Sie spielen eine historische Vuillaume-Violine, ein Instrument mit eigener Geschichte. Was macht das mit Ihnen und welche Rolle spielt dieses „Erbe“ in Ihrem künstlerischen Ausdruck?

Für mich besteht die wichtigste Verantwortung darin, Menschen überhaupt für diese Musik zu begeistern. Oft beschäftigen wir uns sehr stark mit Fragen nach „Purismus“ oder „Perfektion“, wie genau ein Ton gespielt werden sollte oder ob ein Werk stilistisch korrekt interpretiert ist. Das sind wichtige Fragen – aber sie verlieren ihre Bedeutung, wenn es irgendwann kein Publikum mehr gibt. Deshalb sehe ich meine Aufgabe darin, mehr Menschen für klassische Musik zu gewinnen, insbesondere junge Menschen.

Das Schloss Neuschwanstein ist ein Ort, der stark mit Fantasie, Geschichte und Bildkraft aufgeladen ist. Wird diese besondere Atmosphäre Ihre Interpretation oder Ihre Bühnenpräsenz beeinflussen und wenn ja, inwieweit?

Auf jeden Fall. Bisher habe ich den Ort nur auf Fotos und in Videos gesehen und bin jetzt schon beeindruckt. Das ist etwas, das ich an meinem Beruf besonders liebe: an außergewöhnlichen Orten zu spielen. Ich habe bereits am Comer See oder auf einem Turm gespielt und während ich gespielt habe, fühlte es sich oft wie ein Traum an. Ich bin sicher, dass es in Neuschwanstein ähnlich sein wird. Die Kombination aus Musik und dieser einzigartigen Kulisse wird eine ganz besondere Atmosphäre schaffen und mir viel Inspiration geben. Ich glaube, es wird ein Konzert, das ich mein Leben lang nicht vergessen werde.

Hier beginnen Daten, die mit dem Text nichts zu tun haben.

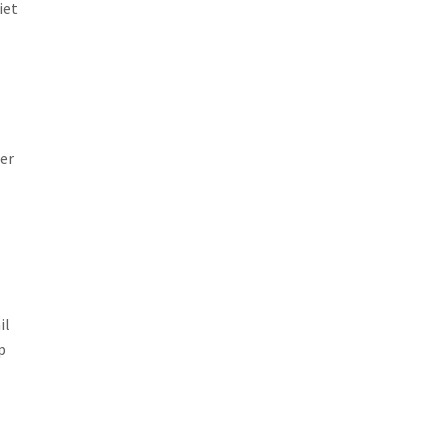
iet
er
il
p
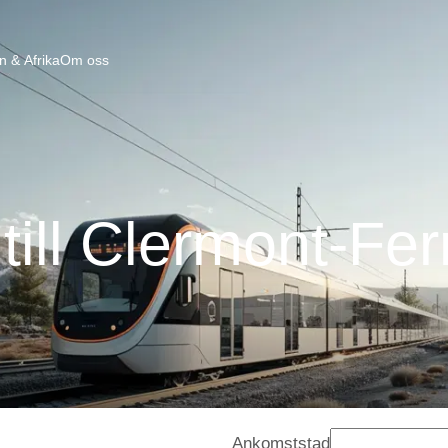
n & Afrika
Om oss
till Clermont-Fe
Ankomststad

Wenn Sie den Konzertabend in einem Gedanken zusammenfassen müssten, worauf dürfen sich die Besucher:innen besonders freuen?

Ein Satz, den ich nach meinen Konzerten oft höre, ist: „Danke für die Emotionen, die Sie uns geschenkt haben.“ Wenn das Publikum sich auf etwas freuen darf, dann darauf, berührt zu werden: von der Musik und von den Lebensgeschichten außergewöhnlicher Frauen, die ihre Zeit geprägt haben und dennoch lange vergessen waren.